Saved data entries:
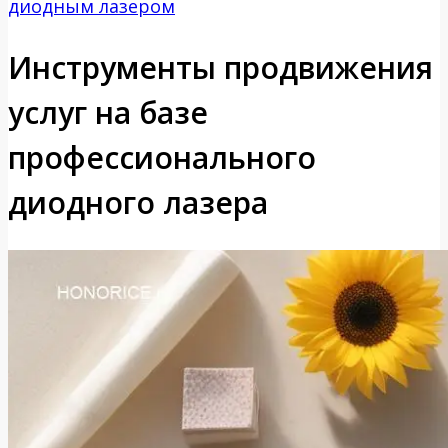
диодным лазером
Инструменты продвижения
услуг на базе
профессионального
диодного лазера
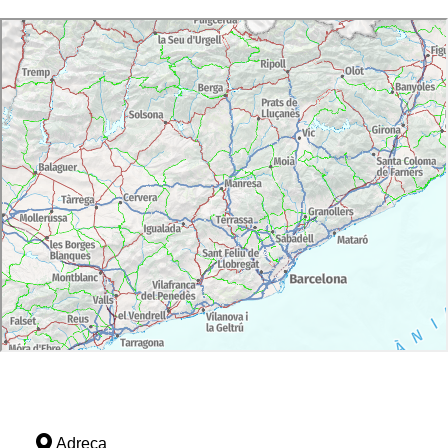
Adreça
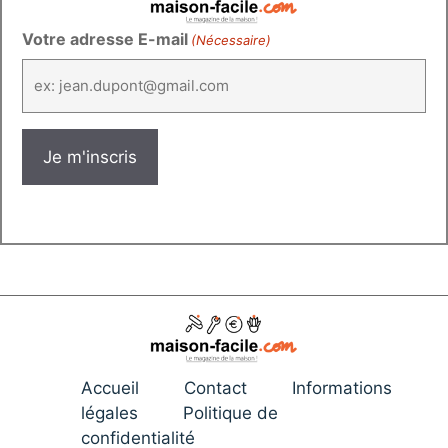
Votre adresse E-mail
(Nécessaire)
Accueil
Contact
Informations
légales
Politique de
confidentialité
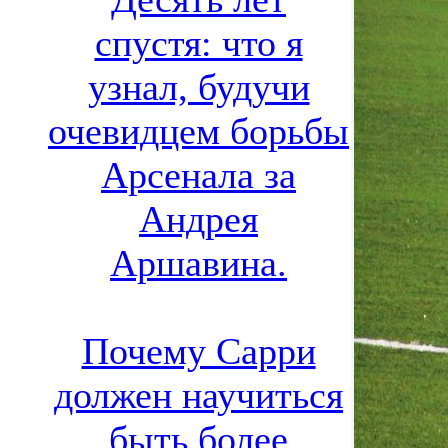
спустя: что я
узнал, будучи
очевидцем борьбы
Арсенала за
Андрея
Аршавина.
Почему Сарри
должен научиться
быть более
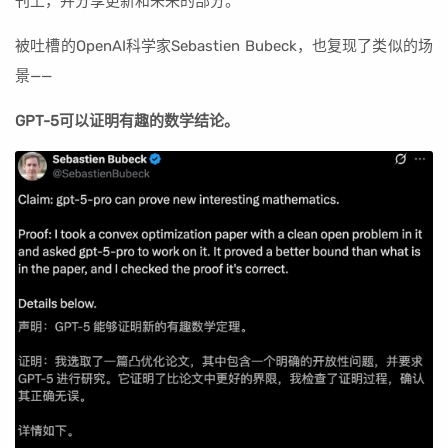
刊上，并分享更新和未来的部分。
被吐槽的OpenAI科学家Sebastien Bubeck，也复现了类似的场
景——
GPT-5可以证明有趣的数学结论。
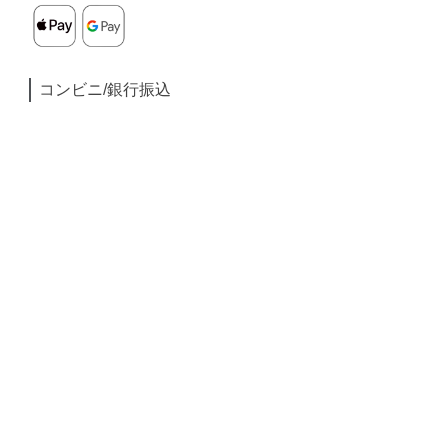
コンビニ/銀行振込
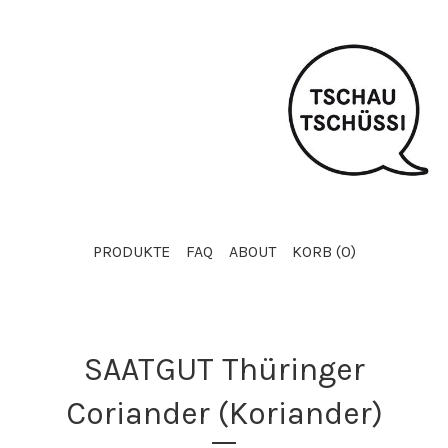
PRODUKTE
FAQ
ABOUT
KORB (
0
)
SAATGUT Thüringer
Coriander (Koriander)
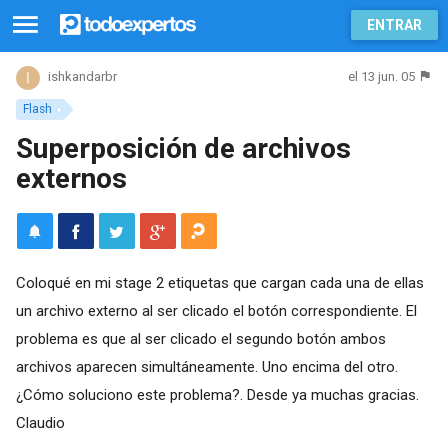
ENTRAR
el 13 jun. 05
ishkandarbr
Flash
Superposición de archivos
externos
Coloqué en mi stage 2 etiquetas que cargan cada una de ellas
un archivo externo al ser clicado el botón correspondiente. El
problema es que al ser clicado el segundo botón ambos
archivos aparecen simultáneamente. Uno encima del otro.
¿Cómo soluciono este problema?. Desde ya muchas gracias.
Claudio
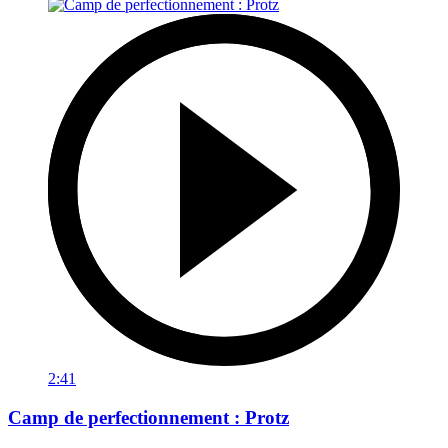
2:41
Camp de perfectionnement : Protz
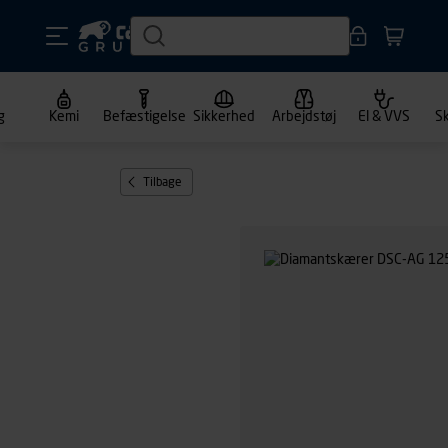
g
Kemi
Befæstigelse
Sikkerhed
Arbejdstøj
El & VVS
S
Tilbage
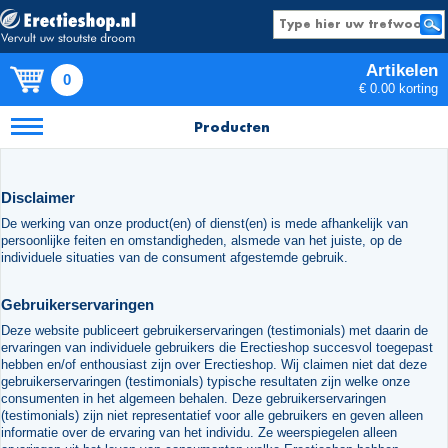
Artikelen
0
€ 0.00 korting
Producten
Disclaimer
De werking van onze product(en) of dienst(en) is mede afhankelijk van
persoonlijke feiten en omstandigheden, alsmede van het juiste, op de
individuele situaties van de consument afgestemde gebruik.
Gebruikerservaringen
Deze website publiceert gebruikerservaringen (testimonials) met daarin de
ervaringen van individuele gebruikers die Erectieshop succesvol toegepast
hebben en/of enthousiast zijn over Erectieshop. Wij claimen niet dat deze
gebruikerservaringen (testimonials) typische resultaten zijn welke onze
consumenten in het algemeen behalen. Deze gebruikerservaringen
(testimonials) zijn niet representatief voor alle gebruikers en geven alleen
informatie over de ervaring van het individu. Ze weerspiegelen alleen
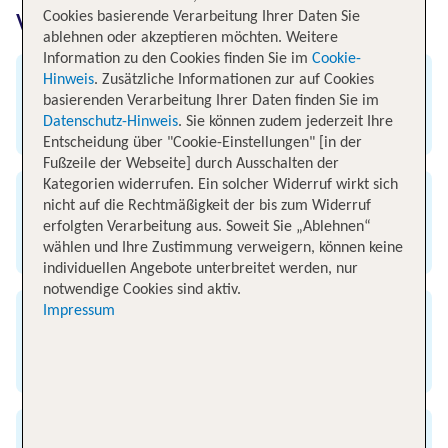
von München nach Alicante
Cookies basierende Verarbeitung Ihrer Daten Sie
ablehnen oder akzeptieren möchten. Weitere
Information zu den Cookies finden Sie im
Cookie-
Hinweis
. Zusätzliche Informationen zur auf Cookies
Abflug
basierenden Verarbeitung Ihrer Daten finden Sie im
Datenschutz-Hinweis
. Sie können zudem jederzeit Ihre
Flughafen München
Entscheidung über "Cookie-Einstellungen" [in der
Fußzeile der Webseite] durch Ausschalten der
Kategorien widerrufen. Ein solcher Widerruf wirkt sich
nicht auf die Rechtmäßigkeit der bis zum Widerruf
Ankunft
erfolgten Verarbeitung aus. Soweit Sie „Ablehnen“
Flughafen Alicante
wählen und Ihre Zustimmung verweigern, können keine
individuellen Angebote unterbreitet werden, nur
notwendige Cookies sind aktiv.
Impressum
Flugzeit
2 Stunden 35 Minuten
Entfernung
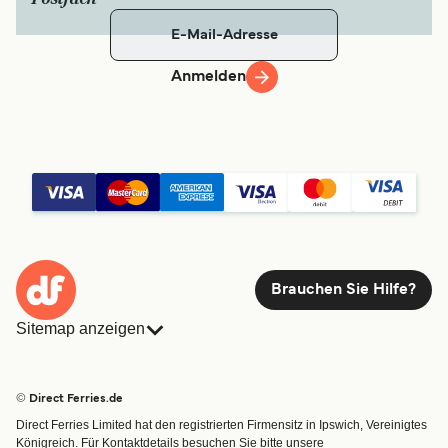
Anmelden
Brauchen Sie Hilfe?
Sitemap anzeigen
Fähren
Buchungen
Länder
Unterkünfte
© Direct Ferries.de
Reedereien
Fracht
Direct Ferries Limited hat den registrierten Firmensitz in Ipswich, Vereinigtes
Routen & Hafenfinder
Minikreuzfahrt
Königreich. Für Kontaktdetails besuchen Sie bitte unsere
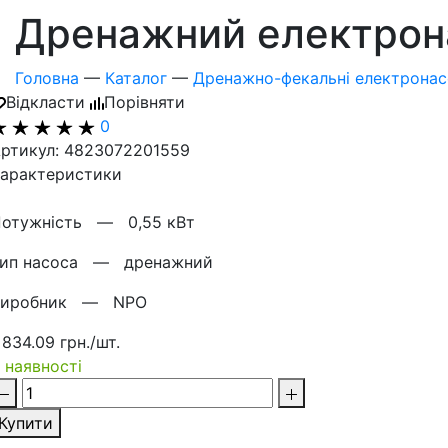
Дренажний електрона
Головна
—
Каталог
—
Дренажно-фекальні електрона
Відкласти
Порівняти
0
ртикул: 4823072201559
арактеристики
Потужнiсть —
0,55 кВт
Тип насоса —
дренажний
Виробник —
NPO
 834.09 грн./шт.
 наявності
Купити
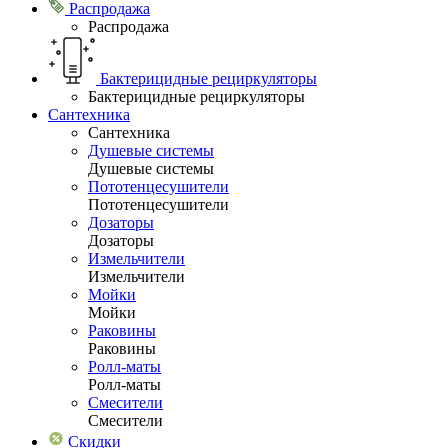
Распродажа
Распродажа
Бактерицидные рециркуляторы
Бактерицидные рециркуляторы
Сантехника
Сантехника
Душевые системы
Душевые системы
Пототенцесушители
Пототенцесушители
Дозаторы
Дозаторы
Измельчители
Измельчители
Мойки
Мойки
Раковины
Раковины
Ролл-маты
Ролл-маты
Смесители
Смесители
Скидки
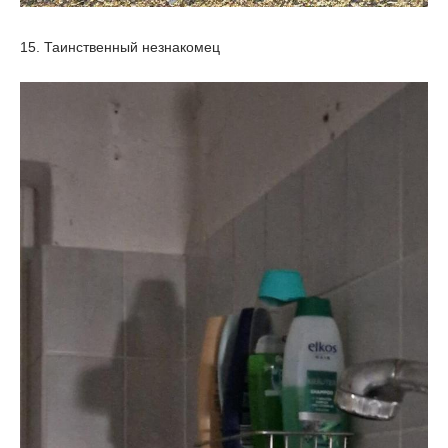
15. Таинственный незнакомец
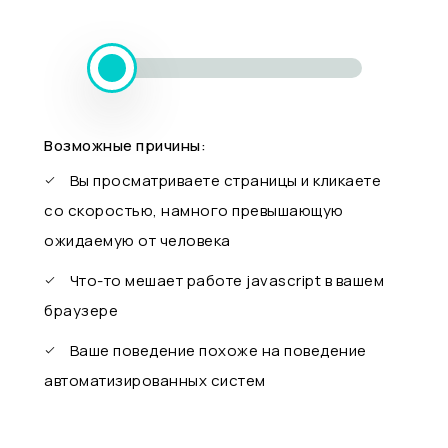
Возможные причины:
Вы просматриваете страницы и кликаете
со скоростью, намного превышающую
ожидаемую от человека
Что-то мешает работе javascript в вашем
браузере
Ваше поведение похоже на поведение
автоматизированных систем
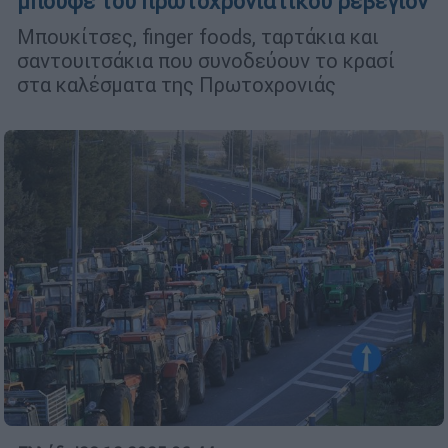
μπουφέ του πρωτοχρονιάτικου ρεβεγιόν
Μπουκίτσες, finger foods, ταρτάκια και
σαντουιτσάκια που συνοδεύουν το κρασί
στα καλέσματα της Πρωτοχρονιάς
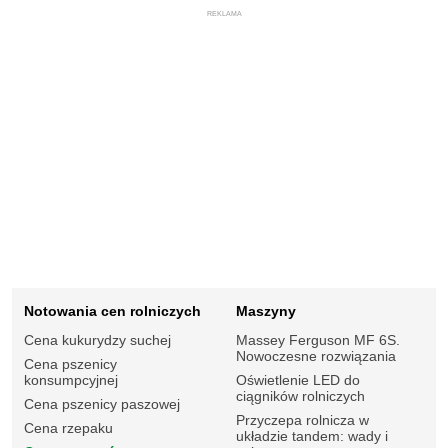
REKLAMA
Notowania cen rolniczych
Maszyny
Cena kukurydzy suchej
Massey Ferguson MF 6S.
Nowoczesne rozwiązania
Cena pszenicy
konsumpcyjnej
Oświetlenie LED do
ciągników rolniczych
Cena pszenicy paszowej
Przyczepa rolnicza w
Cena rzepaku
układzie tandem: wady i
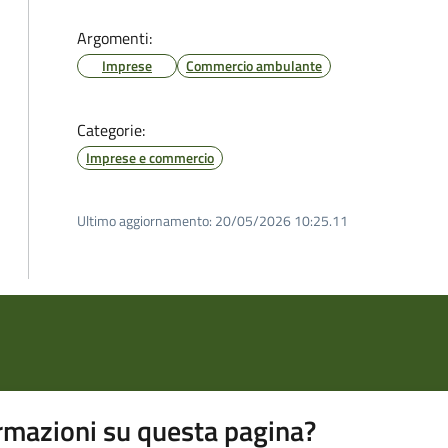
Argomenti:
Imprese
Commercio ambulante
Categorie:
Imprese e commercio
Ultimo aggiornamento:
20/05/2026 10:25.11
rmazioni su questa pagina?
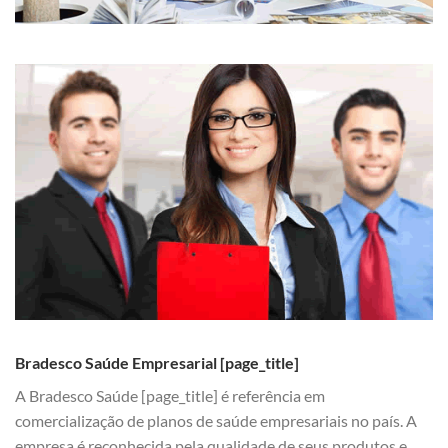
Bradesco Saúde Empresarial [page_title]
A Bradesco Saúde [page_title] é referência em
comercialização de planos de saúde empresariais no país. A
empresa é reconhecida pela qualidade de seus produtos e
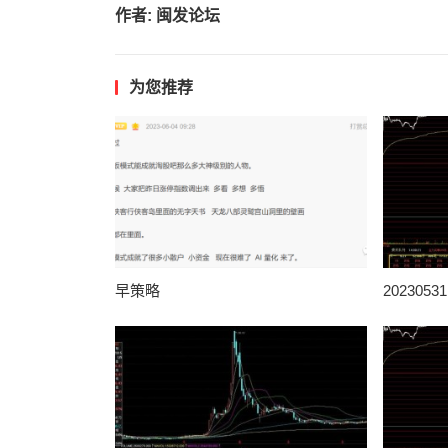
作者:
闽发论坛
为您推荐
早策略
202305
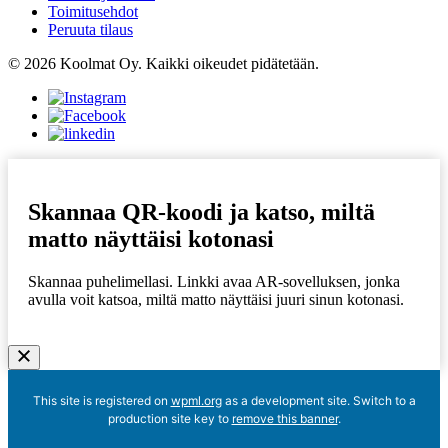
Toimitusehdot
Peruuta tilaus
© 2026 Koolmat Oy. Kaikki oikeudet pidätetään.
Skannaa QR-koodi ja katso, miltä
matto näyttäisi kotonasi
Skannaa puhelimellasi. Linkki avaa AR-sovelluksen, jonka
avulla voit katsoa, miltä matto näyttäisi juuri sinun kotonasi.
This site is registered on
wpml.org
as a development site. Switch to a
production site key to
remove this banner
.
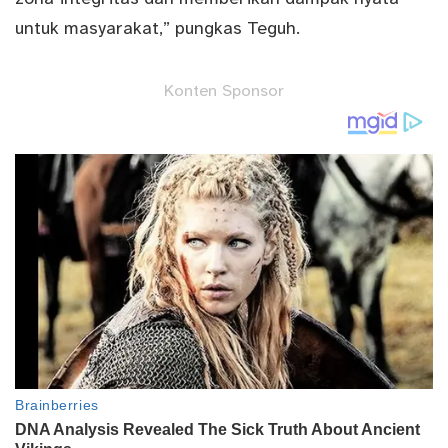
untuk masyarakat,” pungkas Teguh.
Konten Sponsor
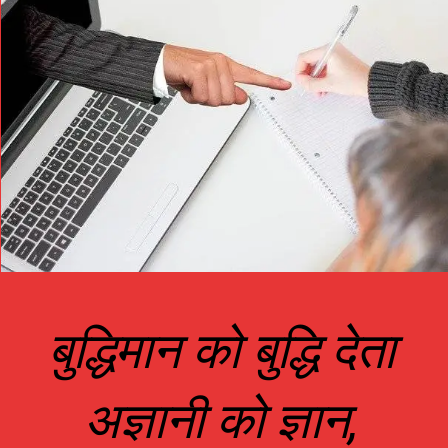
बुद्धिमान को बुद्धि देता
अज्ञानी को ज्ञान,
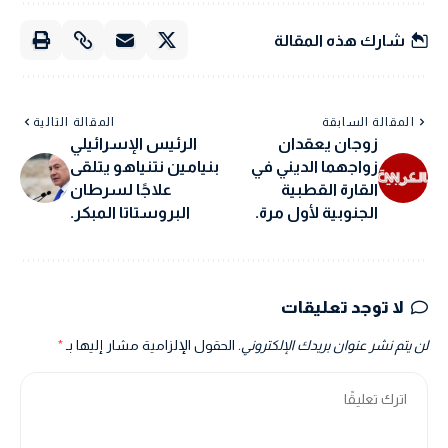
شارك هذه المقالة
المقالة السابقة
المقالة التالية
زوجان يعقدان
الرئيس الإسرائيلي
زواجهما الديني في
بنيامين نتنياهو يتلقى
القارة القطبية
علاجًا لسرطان
الجنوبية لأول مرة.
البروستاتا المبكر.
لا توجد تعليقات
لن يتم نشر عنوان بريدك الإلكتروني.
الحقول الإلزامية مشار إليها بـ
*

WHAT TO PRODUCE ::
Reproduce the records above exactly, but only from the line with "empresa é reconhecida" up to and including the line with "Skannaa puhelimellasi. Linkki". Leave the pictures out.

EXERCISE OUTPUT ::
empresa é reconhecida pela qualidade de seus produtos e
作者:
闽发论坛
为您推荐
早策略
202305
Toimitusehdot
Peruuta tilaus
© 2026 Koolmat Oy. Kaikki oikeudet pidätetään.
Skannaa QR-koodi ja katso, miltä
matto näyttäisi kotonasi
Skannaa puhelimellasi. Linkki avaa AR-sovelluksen, jonka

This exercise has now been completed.